Historian Mike Davis passed away on October 25, 2022, some months after he decided to forgo treatment for cancer. This tribute was written while he was still with us — as, through his work and his place in the hearts and minds of organizers, he will ever continue to be. —Lux
Sitting in a green leather booth at the Black Cat in Los Angeles’s Silver Lake neighborhood, signs of the tavern’s radical past can be hard to spot. Amid the beautiful young people on first dates, the modern chandeliers, and many paintings of cats, there are a few photos, here and there, of protesters carrying signs: “blue fascism must go,” “abolish arbitrary arrests,” “no more abuse of our rights and dignity.” Outside, people buying a morning bun at Tartine or glasses at Warby Parker might overlook the plaque commemorating the day those photos were taken. It was an important LGBT civil rights demonstration in 1967.
Though I live only a short walk away, it can be difficult to locate myself in this place. Once a neighborhood of Latinx and Asian immigrants, leftists, queer folks, and artists, the community is now divided in half. As California’s housing crisis has deepened, it’s become common to have a million-dollar Spanish mission-style home a short walk away from people living in tents. Weekend tourists brush shoulders with unhoused locals. It is easy to see dystopia.

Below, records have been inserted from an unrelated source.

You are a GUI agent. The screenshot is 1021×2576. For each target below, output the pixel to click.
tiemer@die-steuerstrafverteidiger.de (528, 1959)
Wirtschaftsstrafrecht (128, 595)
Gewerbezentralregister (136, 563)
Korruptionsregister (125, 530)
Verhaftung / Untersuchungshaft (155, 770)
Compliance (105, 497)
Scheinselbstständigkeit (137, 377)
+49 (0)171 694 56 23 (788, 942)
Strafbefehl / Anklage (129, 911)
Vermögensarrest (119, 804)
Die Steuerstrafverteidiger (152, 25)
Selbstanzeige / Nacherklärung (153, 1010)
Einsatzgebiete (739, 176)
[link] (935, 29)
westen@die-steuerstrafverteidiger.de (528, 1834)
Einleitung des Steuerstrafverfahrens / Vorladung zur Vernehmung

Instead, I think of Mike Davis.
Davis is a sort of legendary California leftist and scholar who has written books on everything from Covid to car bombs, slums to Marxist theory, Las Vegas to Lima. His work is defined by a rare versatility and curiosity, by honest reflection, a love for humanity and especially the working class, and a deep understanding that “a hegemonic politics … must embody a morally coherent way of life.” He has always held a deep commitment to his home terrain of Southern California. Reading Davis and Jon Wiener’s tome, Set the Night on Fire: L.A. in the Sixties, changed the city for me.
Because of Davis, as I sit in that booth, I also feel radical history just beneath the surface of the city. One that recognizes the queer protest against police brutality and the young people protesting a curfew on Sunset Strip that same night in 1967. This period in L.A. also saw burgeoning Black Power and anti-war movements. A year later, the Sunset Boulevard protests, which initially erupted against the city’s efforts to control nightlife, would give “equal billing to three demands: ‘Free the Strip. End Police Brutality. Free Huey Newton.’ ‘Flower Power’ had become ‘All Power to the People,’” Set the Night on Fire explains. Law enforcement was “clueless as to how the lambs had suddenly turned into little lions.”
Thanks to Davis, we know better. His history recognizes the intertwined nature of these struggles then and today.
My own L.A. history began when I was born in the San Fernando Valley, not far from where homeowners associations exerted their political power throughout the latter half of the twentieth century to stop apartment construction, to prevent race and class integration, to prevent mass transit. Decades later, I am a civil rights lawyer who fights for a California where housing is a human right. Often, it feels like we are fighting against the entirety of capitalism.
Perhaps that is inevitable in a city where, as Davis described in his classic study of L.A., City of Quartz, the battle over housing hasn’t been between the rich and the poor but the rich and the rich. On one side, the developers creating dense commercial and residential areas that, through architecture and design, blockade against the poor and people of color; on the other, the upper-class homeowners associations fighting development to keep their property values high and blockade against the poor and people of color.
This clash of titans still crushes the interests of Los Angeles’s majority — lower-income renters and homeowners and the unhoused. I first read excerpts of City of Quartz as a college student studying California history and I’m struck by how often I have returned to Davis’s work over my years as a housing advocate. “The silent majority,” he wrote, have “remained mere pawns in the growth power struggles, their independent social interests (for instance, economic justice and environmental protection, jobs and clean air, and so on) suppressed in civic controversy.” Today we seek housing that is both affordable and healthy, is built by laborers receiving a fair wage, and does not displace working-class and poor people. I return to Davis’s words because without his sharp insights, we can too easily succumb to housing policies that perpetuate one of L.A.’s oldest problems.
Today, the enemies remain much the same, but so do the friends.
When reading Davis’s histories, I have gasped, on occasion, recognizing an activist I know — someone who has apparently been showing up in the fight for fair and affordable housing since before I was born. I am reminded that while the rich have always tried to shape L.A. to their pleasure, we have always been here too — those of us who stand in solidarity with each other to fight for a city with free housing, good jobs, and no police. Where we can walk through our neighborhoods and see children playing in public parks, neighbors in social housing caring for one another, families buying quesadillas from the nearest street vendor. Davis pushed for a city with a moral center focused on what we owe our children, especially “the young people of color who are Los Angeles’s future,” those who “will be genuine successors to grandmothers and grandfathers who so long ago raised their clenched fists and demanded power to the people.”
The gift that Davis has given us is a past that allows us to locate ourselves in L.A.’s future.
Navneet Grewal is a Los Angeles-based civil rights attorney who fights for housing justice.